Getting started

Before configuring an evaluation suite, the associated Logic function must be published. Note that Evaluations does not yet support Logic functions where the final output is Ontology edits.

  1. Begin by selecting the 🔨 icon on the right-side toolbar and select Set up tests.

Evaluations side panel in a AIP Logic function.

  1. Select Add evaluation function from the configuration panel on the left side of the evaluation suite.

A new evaluation suite.

  1. You can choose from a series of built-in or Marketplace deployed Functions. You also have the option of selecting a custom Evaluation function.

Evaluation function selection window.

Built-in Evaluation functions

Examples of built-in Evaluation functions include:

  • Exact string match: Checks if the actual string is exactly equal to the expected string.
  • Integer range: Checks if the actual value lies within the range of expected values. Only integers are supported.
  • Exact boolean match: Checks if the actual boolean is exactly equal to the expected boolean.
  • Exact object match: Checks if the actual object is exactly equal to the expected object.
  • Floating-point range: Checks if the actual value lies within the range of expected values. All numeric types are supported as parameters.
  • Temporal range: Checks if the actual value lies within the range of expected values. Only Date and Timestamp values are supported.

Marketplace deployed Functions

Selecting a Marketplace deployed Function will open a set-up wizard to guide you through the installation process. Below is an example of a Marketplace Function, with more to come:

  • Rubric grader: A general purpose LLM-backed evaluator for grading generated text based on a dynamic marking rubric.

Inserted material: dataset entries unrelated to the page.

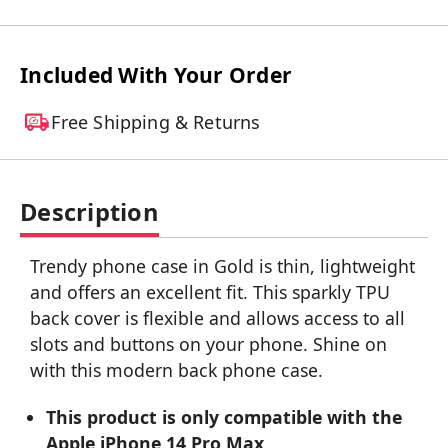
Included With Your Order
Free Shipping & Returns
Description
Trendy phone case in Gold is thin, lightweight
and offers an excellent fit. This sparkly TPU
back cover is flexible and allows access to all
slots and buttons on your phone. Shine on
with this modern back phone case.
This product is only compatible with the
Apple iPhone 14 Pro Max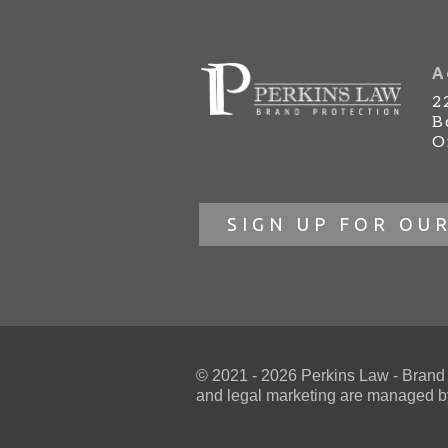
A
2
B
O
SIGN UP FOR OU
© 2021 - 2026 Perkins Law - Brand Pr
and
legal marketing
are managed by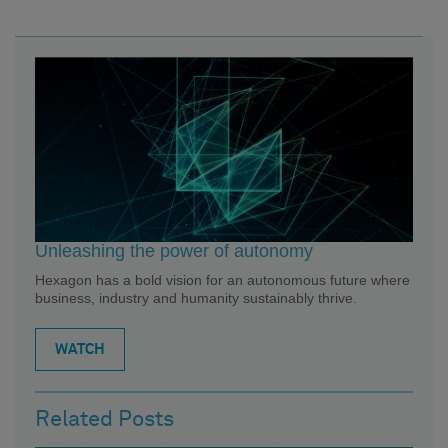
Unleashing the power of autonomy
Hexagon has a bold vision for an autonomous future where
business, industry and humanity sustainably thrive.
WATCH
Related Posts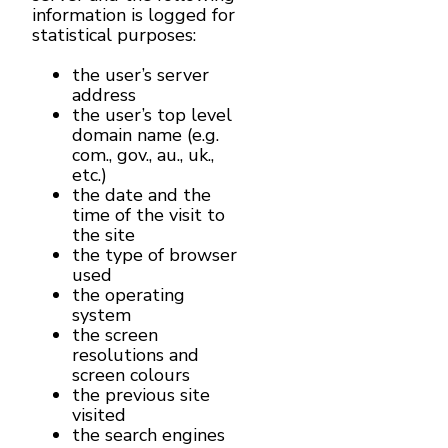
information is logged for
statistical purposes:
the user’s server
address
the user’s top level
domain name (e.g.
com., gov., au., uk.,
etc.)
the date and the
time of the visit to
the site
the type of browser
used
the operating
system
the screen
resolutions and
screen colours
the previous site
visited
the search engines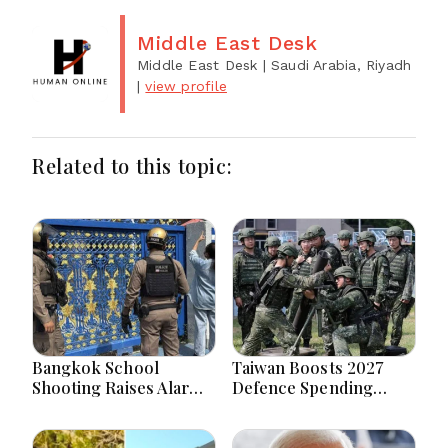
Middle East Desk
Middle East Desk
| Saudi Arabia, Riyadh
|
view profile
Related to this topic:
Bangkok School
Taiwan Boosts 2027
Shooting Raises Alarms
Defence Spending
Over Teen Firearm
Above T$1 Trillion Amid
Interest Online
Tensions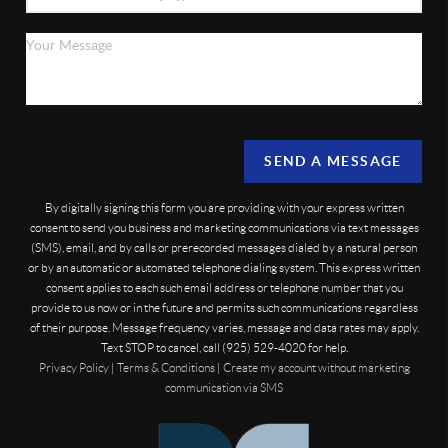
SEND A MESSAGE
By digitally signing this form you are providing
with your express written
consent to send you business and marketing communications via text messages
(SMS), email, and by calls or prerecorded messages dialed by a natural person
or by an automatic or automated telephone dialing system. This express written
consent applies to each such email address or telephone number that you
provide to us now or in the future and permits such communications regardless
of their purpose. Message frequency varies, message and data rates may apply.
Text STOP to cancel, call (925) 529-4020 for help.
Privacy Policy
|
Terms & Conditions
|
Create my account without marketing
communication via SMS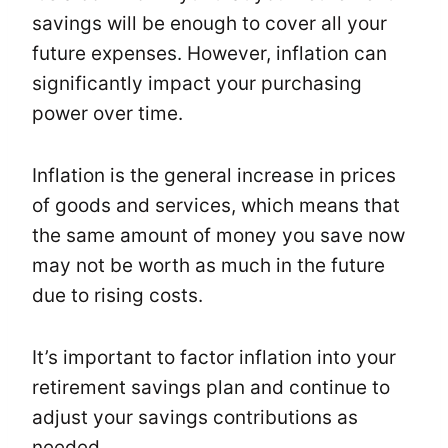
savings will be enough to cover all your
future expenses. However, inflation can
significantly impact your purchasing
power over time.
Inflation is the general increase in prices
of goods and services, which means that
the same amount of money you save now
may not be worth as much in the future
due to rising costs.
It’s important to factor inflation into your
retirement savings plan and continue to
adjust your savings contributions as
needed.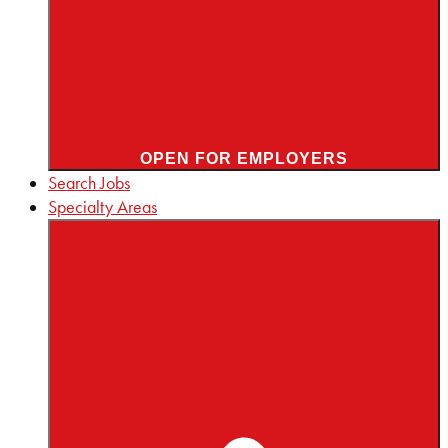
OPEN FOR EMPLOYERS
Search Jobs
Specialty Areas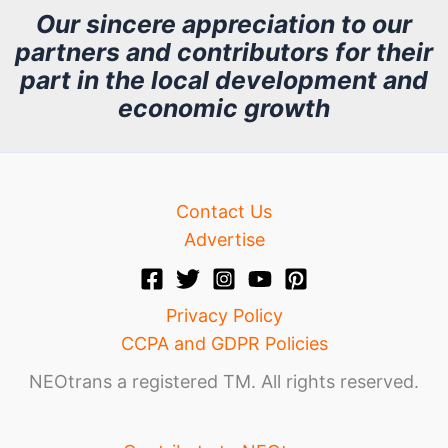
h
Our sincere appreciation to our
partners and contributors for their
i
part in the local development and
v
economic growth
e
Contact Us
Advertise
Privacy Policy
CCPA and GDPR Policies
NEOtrans a registered TM. All rights reserved.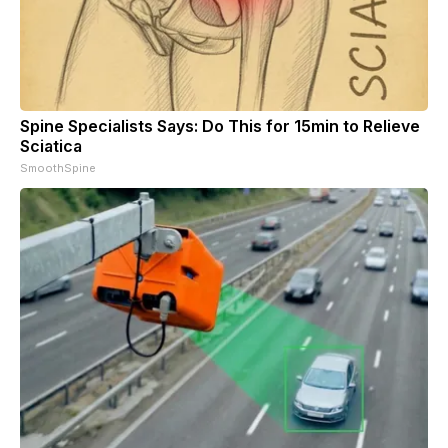
Spine Specialists Says: Do This for 15min to Relieve
Sciatica
SmoothSpine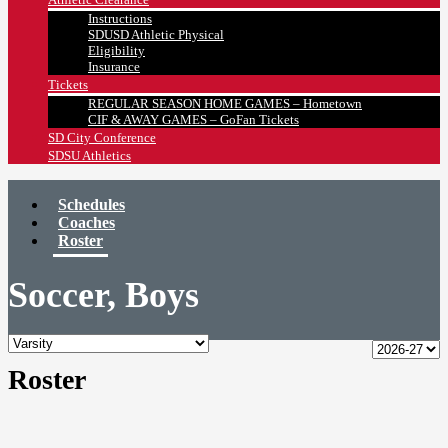
Instructions
SDUSD Athletic Physical
Eligibility
Insurance
Tickets
REGULAR SEASON HOME GAMES – Hometown
CIF & AWAY GAMES – GoFan Tickets
SD City Conference
SDSU Athletics
Schedules
Coaches
Roster
Soccer, Boys
Roster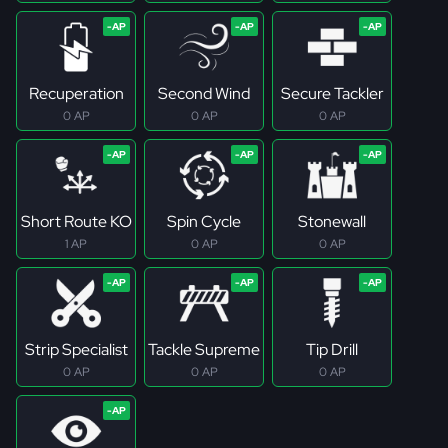
Recuperation
Second Wind
Secure Tackler
0 AP
0 AP
0 AP
Short Route KO
Spin Cycle
Stonewall
1 AP
0 AP
0 AP
Strip Specialist
Tackle Supreme
Tip Drill
0 AP
0 AP
0 AP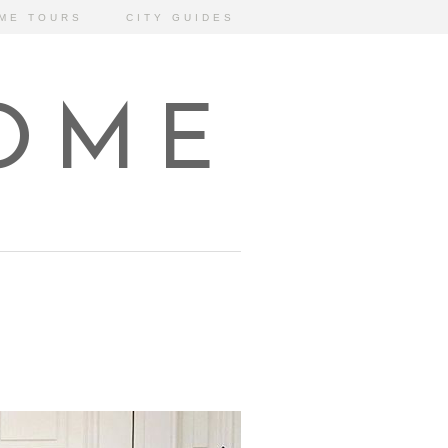
ME TOURS
CITY GUIDES
HOME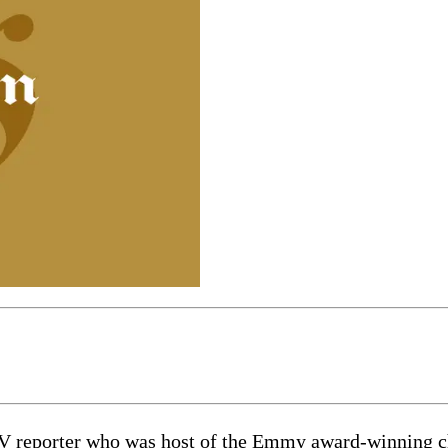
V reporter who was host of the Emmy award-winning ch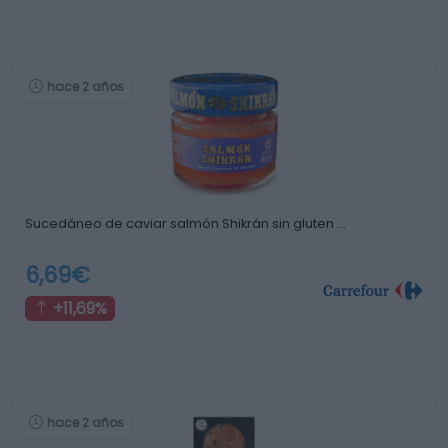
hace 2 años
Sucedáneo de caviar salmón Shikrán sin gluten …
6,69€
+11,69%
hace 2 años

Custom Evaluation functions

Custom Evaluation functions allow you to select previously published Functions. These can be Functions on Objects written in Code Repository or other AIP Logic functions. Currently, custom Evaluation functions must return either boolean or numeric types.

Configure the Evaluation function by selecting parameters for the actual Logic function output value and the expected output value. Depending on the Evaluation function, you may need to configure other parameters.

The Produced metrics field allows you to name the metric displayed in the evaluations metrics dashboard. For example, instead of the default "isExactMatch", you may choose to rename the metric to something more semantically meaningful to your use case, like "classificationIsCorrect."

Evaluation function configuration panel with function parameters.

Write test cases by selecting Add test case. Give each test case a name and select the input(s) and their respective expected values. The actual output value is automatically included as part of the test case and does not need to be configured.

Test Case configuration screen.

After saving, you can run test cases in the evaluation suite and begin to collect metrics to view in the evaluations metrics dashboard. Additionally, you can run test cases directly in the main Logic page by select the 🔨 icon and selecting Run all tests.

Metrics in AIP Logic's Evaluation side panel.